I agree with the post above me.

Having visited the middle east on work.

Saudi men will ogle a woman way more than any man in the west would.

My comment would apply to general population there.

They do it, because they believe it is their right, to do it.

I say checking out someone is natural. That is how we find potential mates anyway.

Given the discussion we had about the prophet raping his wife the jewess right after he killed her father and husband.

I am surprised you make this post.

Algebra

Amy said...

Algebra, you could not possibly be more mistaken.

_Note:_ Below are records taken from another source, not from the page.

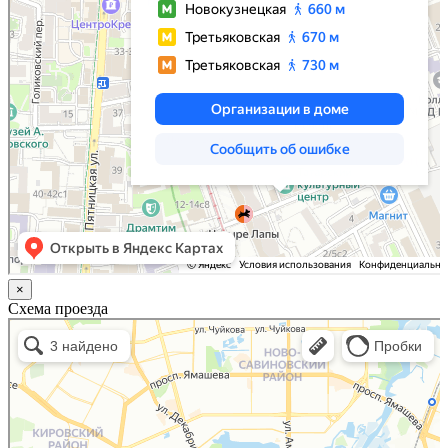
×
Схема проезда
Казань
Малый Татарский переулок, 8 на карте Москвы, ближайшее метро Новокузнецкая —
Яндекс.Карты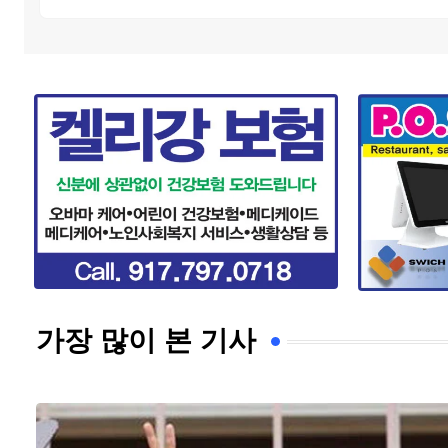
가장 많이 본 기사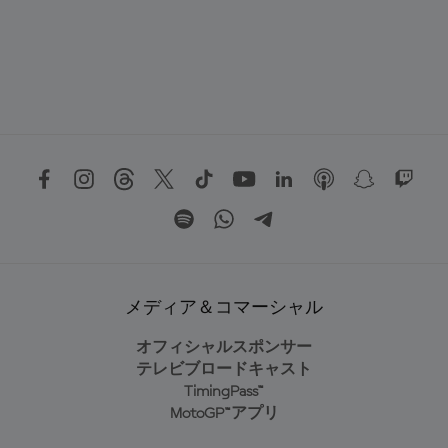
メディア＆コマーシャル
オフィシャルスポンサー
テレビブロードキャスト
TimingPass™
MotoGP™アプリ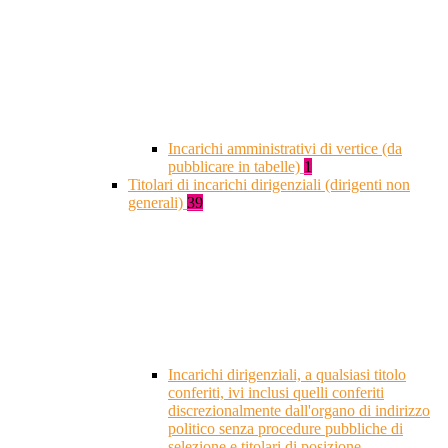
Incarichi amministrativi di vertice (da
pubblicare in tabelle)
1
Titolari di incarichi dirigenziali (dirigenti non
generali)
39
Incarichi dirigenziali, a qualsiasi titolo
conferiti, ivi inclusi quelli conferiti
discrezionalmente dall'organo di indirizzo
politico senza procedure pubbliche di
selezione e titolari di posizione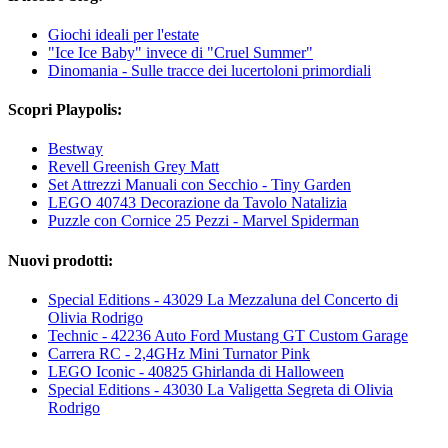
Giochi ideali per l'estate
"Ice Ice Baby" invece di "Cruel Summer"
Dinomania - Sulle tracce dei lucertoloni primordiali
Scopri Playpolis:
Bestway
Revell Greenish Grey Matt
Set Attrezzi Manuali con Secchio - Tiny Garden
LEGO 40743 Decorazione da Tavolo Natalizia
Puzzle con Cornice 25 Pezzi - Marvel Spiderman
Nuovi prodotti:
Special Editions - 43029 La Mezzaluna del Concerto di
Olivia Rodrigo
Technic - 42236 Auto Ford Mustang GT Custom Garage
Carrera RC - 2,4GHz Mini Turnator Pink
LEGO Iconic - 40825 Ghirlanda di Halloween
Special Editions - 43030 La Valigetta Segreta di Olivia
Rodrigo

Firstly, the Qur'an explicitly tells both men and women that they are to lower their gaze when looking at the opposite sex. Your position absolutely cannot be defended Islamically, as you should know. Just because someone does it in the middle east doesn't make it legitimate in Islam, and that's just about the worst way of trying to discuss Islam, by holding up ignorant Muslims as the pillars instead of the teachings of the Qur'an. You should know better.

Whether "checking people out" is natural or not isn't the point. It's natural to eat when hungry, but yet Muslims fast. And so do Jews. Sometimes it is important to curb our inherent natures, and the Qur'an is quite clear on the matter of ogling, that it's wrong. Islam allows ways for a man and a woman to observe, in private, the physical characteristics of potential spouses, but only for the purpose of marriage.

As a woman, I don't give any man off the street the right to ogle me as a "potential mate." He does not have the right to take visual advantage of my body.

Also, I made this post years ago. Years, algebra. Not resultant or subsequent to any discussion on the Whyislam forum.

Not to mention that you should be morbidly ashamed to repeat such an awful slander. As I clarified numerous times, the Prophet (saws) NEVER raped anyone. And his "jewess" wife is an honored woman in Islam who CHOSE to marry the Prophet (saws), even though she was forced to marry her previous husband. Think about that.

Anonymous said...

I'll write anonymously since it appears to be such a rabid topic.

I like wearing the hijab. In my considering conversion to Islam, I think it lends a semblance of prayer and spirituality to the everyday.

The topic bothers me because it's the hatred put forth by the most conservative women (and misogynistic men)that I find truly disturbing in just about every religious organization I have looked into.

All things related to prayer should be devoid of this emotional, passionate level of negativity.

I feel badly for the women who say they feel such disgust, revulsion and speak so venomously against even short sleeves in public.

I wonder if they were so conservatively raised that, socially, they were unprepared to avoid trouble at a distance and suffered because of their naivete?

It seems they are doomed to take this negativity with them whenever and wherever they pray. I can imagine how difficult it must be for them to focus on their prayers when a woman beside or before them is not conforming to their standards.

These same women, so full of hate, judgement and discomfort around men, are, tragically, usually the ones who have unconsciously allowed themselves to grow a barrier of fat between them and the world, to protect themselves against drawing any man's eye in the absence of their husbands or protectors, so they don't have to deal with them.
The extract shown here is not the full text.